Sources of information on the Internet

We single out the main sources of information presented on the Internet. It:

  • wWW documents
  • articles in newsgroups and mailing lists;
  • files in file libraries
  • directories of address information about organizations and people (e-mail, address, phone);
  • articles in thematic databases, encyclopedias.

Placement of information sources on the Internet

Now we will answer the question of where these sources of information are located. These are such popular Internet resources asWWW newsgroups, mailing lists andFTP -servers. Currently, the main place for posting information inInternet   is the world wide web.

Search method

Of course, you can search for information sources “manually”, starting from any starting address and clicking on the necessary links. You can find addresses from specialized magazines on computer science and the Internet, use directories called Yellow Pages with categorized addresses of companies and institutions. Such manuals are available in paper form or on CD-ROM. However, to effectively search for information in such a volatile space as the Internet, it is necessary to learn how to use special tools, the purpose of which is to collect data on global information resources computer network  and provide users with a service quick search.

Information Retrieval Systems (IPS). Definition

Thus, we come to the concept of an autonomous search tool - information retrieval system.
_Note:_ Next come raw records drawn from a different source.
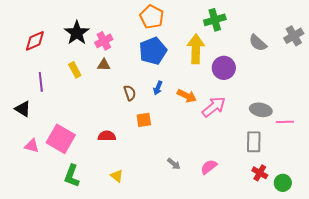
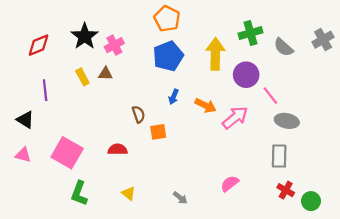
green cross: (215, 20) -> (251, 33), moved
brown triangle: (104, 65) -> (105, 74), moved
brown semicircle: (130, 93) -> (138, 114), moved
pink line: (285, 122) -> (270, 96), moved, turned 54
pink triangle: (32, 146) -> (23, 155), moved
gray arrow: (174, 164) -> (180, 198), moved

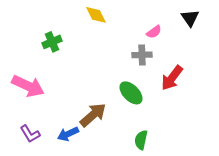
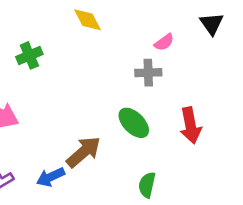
red arrow: (172, 78) -> (191, 125), moved, turned -48

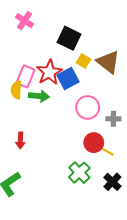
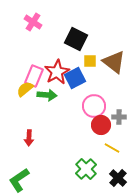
yellow square: (83, 61) -> (90, 61), turned -32
yellow semicircle: (16, 90) -> (25, 89), turned 48
red circle: (94, 143) -> (101, 125), moved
IPS is a system that provides the search and selection of necessary data in a special database with descriptions of information sources (index) based on the information retrieval language and relevant search rules.

The main task of the IPS

The main task of any IPS is to search for information in accordance with the information needs of the user, formed in the form of a request. It is very important as a result of the search that you don’t lose anything, that is, find in the index all the documents related to the request (completeness of the search) and not find anything superfluous (accuracy of the search). Therefore, a qualitative characteristic of the search procedure is introduced - relevance.

Relevance is the relevance of search results to a formulated query.

Key IPS indicators for WWW

Next, we will mainly consider IPS for the World Wide Web (WWW ) The main indicators of IPS forWWW   are spatial scale and specialization.

On a spatial scale, IPS can be divided into local, global, regional and specialized. Local search engines can be designed to quickly search pages on a single server scale. Regional IPSs describe the information resources of a particular region, for example, Russian-language pages on the Internet. Global search engines, unlike local ones, strive to describe the resources of the entire information space of the Internet as fully as possible.

In addition, IPSs can specialize in finding various sources of information, such as documentsWWW , files, addresses, etc.

The main tasks of designing IPS for WWW

Let us consider in more detail the main tasks that developers of the IPS should solve. As follows from the definition, IPA forWWW   they search in their own database (index), which contains the result of the description of distributed information sources. So, first you need to describe information resources and create an index. Building an index begins by defining an initial setURL   sources of information. Then the indexing procedure is performed.

Indexing - a description of the sources of information and the construction of the index.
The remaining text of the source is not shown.